## [ASSIGNED TASK]
Could you transcribe every record below exactly, leaving out any pictures?
-- Opening Marker --
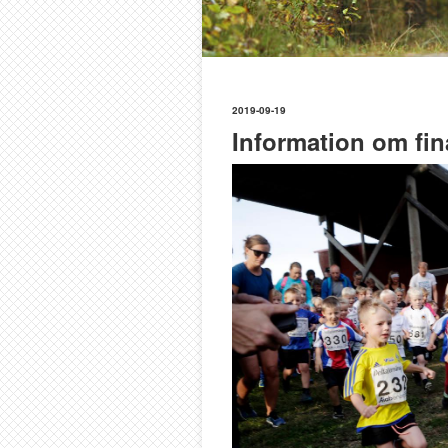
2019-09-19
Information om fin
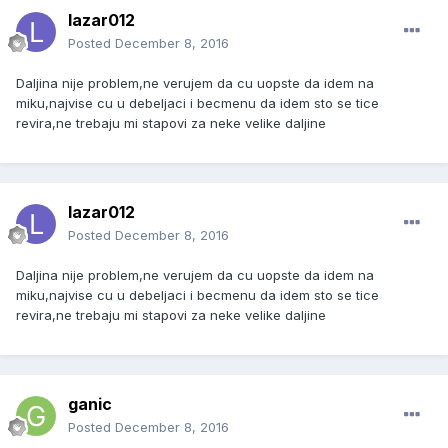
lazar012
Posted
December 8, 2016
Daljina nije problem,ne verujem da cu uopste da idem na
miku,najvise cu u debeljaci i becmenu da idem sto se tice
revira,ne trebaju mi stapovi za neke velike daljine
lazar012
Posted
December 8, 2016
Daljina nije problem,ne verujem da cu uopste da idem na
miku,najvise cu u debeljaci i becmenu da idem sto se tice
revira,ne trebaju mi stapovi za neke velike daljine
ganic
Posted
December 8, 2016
-- Closing Marker --
## [SOLUTION TO THIS EXERCISE]
2019-09-19
Information om fin
lazar012
Posted
December 8, 2016
Daljina nije problem,ne verujem da cu uopste da idem na
miku,najvise cu u debeljaci i becmenu da idem sto se tice
revira,ne trebaju mi stapovi za neke velike daljine
lazar012
Posted
December 8, 2016
Daljina nije problem,ne verujem da cu uopste da idem na
miku,najvise cu u debeljaci i becmenu da idem sto se tice
revira,ne trebaju mi stapovi za neke velike daljine
ganic
Posted
December 8, 2016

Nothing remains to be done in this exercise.